Now that jogged my memory -

A while ago I was walking through configuration with an SharePoint guru and he mentioned to me that unintuitively, Intranet zone is actually more "trusted" than Trusted zone. Bizarrely and I can't recall his explanation but for our configuration, we should be using Intranet while Trusted Zone really are only for external sites.

Hope that helps.

I was just thinking that might be the case...
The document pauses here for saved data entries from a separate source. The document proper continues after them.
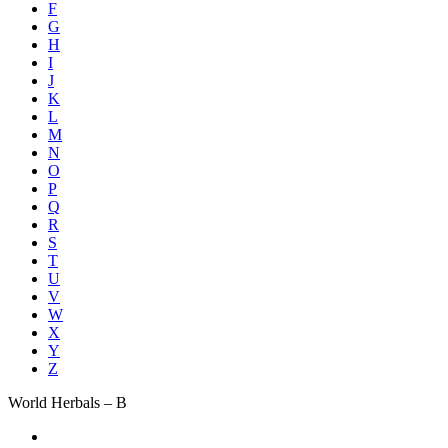
F
G
H
I
J
K
L
M
N
O
P
Q
R
S
T
U
V
W
X
Y
Z
World Herbals – B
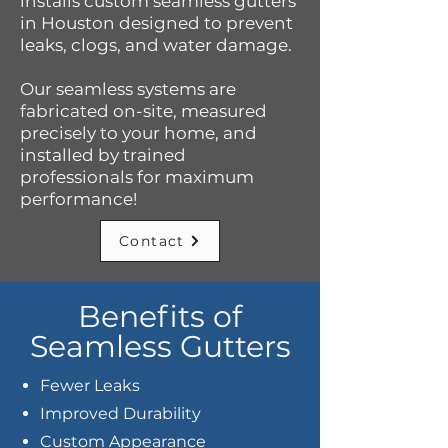
installs custom seamless gutters
in Houston designed to prevent
leaks, clogs, and water damage.
Our seamless systems are
fabricated on-site, measured
precisely to your home, and
installed by trained
professionals for maximum
performance!
Contact
Benefits of
Seamless Gutters
Fewer Leaks
Improved Durability
Custom Appearance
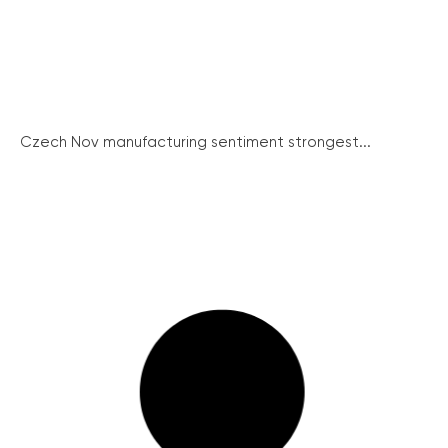
Czech Nov manufacturing sentiment strongest...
I'm also scrouging around through my old e-mails - we had a similar accessibility issue when we first deployed with IE 6, with people following the instructions to add the site and then having the annoying popups. If I find the e-mail where I told everyone how to get rid of them, that should put the final nail in this.

Rebeccah

OK, now I've got it.

1. The web site hosting the DAP pages should go in the intranet zone, not the trusted zone (in IE 6, it worked fine in the trusted zone).
2. In the intranet zone, click Custom level and make sure the following are checked:
- Miscellaneous | Access data sources across domains: Enable
- User Authentication | Logon: Automatic logon with username and password
3. In the trusted zone, click Custom level to see what values you have. How much you trust computers in the trusted zone determines what values you select. I recommend:
- Miscellaneous | Access data sources across domains: Prompt
- User Authentication | Logon: Automatic logon only in Intranet zone


I suspect if you set the settings in the Trusted zone to enable and automatic logon, it would work fine there, too, but that would defeat the improved security of the settings.

If you set user authentication to "autologon only in intranet zone" in the intranet zone settings, it prompts you for logon (yes/no) just like it does in the other zones. You have to set it to "autologon" in the intranet zone to get it to not bother you with the popup. The options for this setting are kind of misleading.

Rebeccah

Glad you got it solved and thanks for sharing. I know I'll need to tuck that away for my own web applications in other cases. Thanks!